Going back to work also meant seeing Boaz regularly.

Hmm, what’s going to happen? Naomi says, “That’s right. Stay in Boaz’s field. God knows how people may be somewhere else. Stay where it’s safe.” Look at Ruth 2:23. Ruth was faithful to work hard every day for the next few weeks.

But look what is not mentioned. Did she and Boaz speak again? What’s going on with their relationship? Did they have meals again? We don’t know! Ruth must have been out in the fields for six to seven weeks, from late April till early June by our designations of the months. The narrator does not indicate whether there were any further contacts between her and Boaz. There is a long period where nothing is happening. Why isn’t anything happening? Well, the reason is that we must wait for God’s providence with hope. They had to wait. God does not wear a watch. He has His own time and plan. This is the last lesson for us today. We have to learn to wait for God’s providence with hope.

Hope does not mean “hope so.” It’s not like, “I hope it does not rain today.” Hope is more than wishful thinking. It is an absolute, confident, deep-seeded assurance of what God has promised. Some other verses:

Ps 33:22 Let your steadfast (hesed) love, O Lord, be upon us, even as we hope in you.
Ps 39:7 “And now, O Lord, for what do I wait? My hope is in you.
Ps 42:5 Why are you cast down, O my soul, and why are you in turmoil within me? Hope in God; for I shall again praise him, my salvation

 

Titus 2:13 says that the return of Jesus Christ is our “blessed hope.” There are tons of verses on hope. Let me share some quick truths from them. Here are some truths about biblical hope:

1.     The focus of our hope is God. Ps. 71:5: “For you O Lord are my hope, my trust, O Lord, from my youth.” God is our hope. You cannot look at the waves around you. You have to look at the Lord.

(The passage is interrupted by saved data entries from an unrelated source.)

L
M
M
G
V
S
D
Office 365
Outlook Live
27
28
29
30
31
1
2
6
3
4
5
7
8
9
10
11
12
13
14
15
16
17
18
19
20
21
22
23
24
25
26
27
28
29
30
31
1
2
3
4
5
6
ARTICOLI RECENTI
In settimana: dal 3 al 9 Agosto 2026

2.    Perseverance is the product of hope (Rom. 5:3-5). Despair is from the Enemy. If you find yourself in despair, know that the Enemy is working on you. However, if you find yourself with some kind of hope in your soul to keep going, know the Holy Spirit is working on you.

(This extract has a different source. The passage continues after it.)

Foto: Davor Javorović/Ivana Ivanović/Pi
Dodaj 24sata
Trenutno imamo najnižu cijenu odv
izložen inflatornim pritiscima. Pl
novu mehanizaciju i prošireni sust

3.    Hope is based on God’s Word. Ps. 119:114 says that “You are my hiding place and shield; I hope in your word.” Naomi’s hope was based on God’s Word. God’s promises are like the stars, the darker the night, the brighter they shine.

We hate waiting. We don’t like to wait at traffic lights, traffic jams, grocery stores, internet connections, doctor’s offices, and in life! In a normal delivery, it takes nine months for a baby to arrive. God takes His time to grow that baby! What was Jesus doing for 30 years of His life? Waiting. Waiting for God’s timing! Waiting for God’s provision.

Conclusion

Turn to 1 Kings 17. The first thing we read of the prophet Elijah was his ministry to Ahab in 1 Kings 17:1. Then God tells him to go sit by the Cherith Brook. What? No explanations. Just go sit there and I’ll take care of the meals. Then after that time at what we will call, “Brooklyn College,” God then commands him to continue ministering again. I wonder if Elijah is like, “Wait, what was that sitting by the brook and ravens feeding me thing all about?” He was alone and had to wait, depending on God’s timing and provision.

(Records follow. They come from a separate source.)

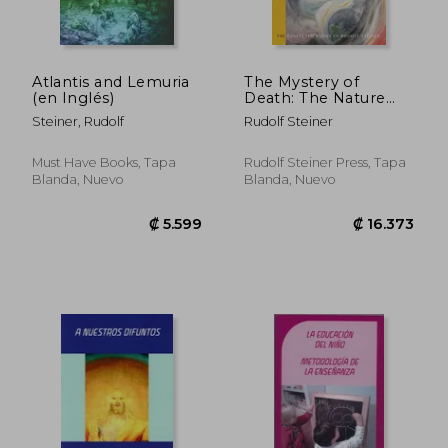
Atlantis and Lemuria
The Mystery of
(en Inglés)
Death: The Nature
and Significance of
Steiner, Rudolf
Rudolf Steiner
Central Europe and
the European Folk-
Spirits (cw 159) (The
Must Have Books, Tapa
Rudolf Steiner Press, Tapa
Collected Works of
Blanda, Nuevo
Blanda, Nuevo
Rudolf Steiner, 159)
(en Inglés)
₡ 14.166
₡ 14.8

Now look at 1 Kings 19:17-22. Elijah now confronts Ahab about his worship of idols. Then Elijah gets up on Mt. Carmel and has a contest between Yahweh and the prophets of Baal. In verse 22, Elijah is the only one standing up for God and God shows Himself strong! Sometimes we are waiting at the Cherith Brook and wondering what God is doing. God taught him to wait for Him. God taught him that He needs to depend on God for His timing and provision. When he did that, God showed him that because he learned to sit alone and wait for God, God was going to use Him to stand alone for Him and show His power later.

Beloved, in the present, ask the Lord to nurture hope in your soul. You hope in the Lord. You grab a hold of His promises and do not let go. His providence is in His timing. You can trust Him.

—-

[1] Stott, John. The Cross of Christ (Downer’s Grove, IL: Intervarsity Press, 1986), 12.

[2] Mahaney, C.J. Humility: True Greatness (Colorado Springs, CO: Multnomah Books, 2005), 75.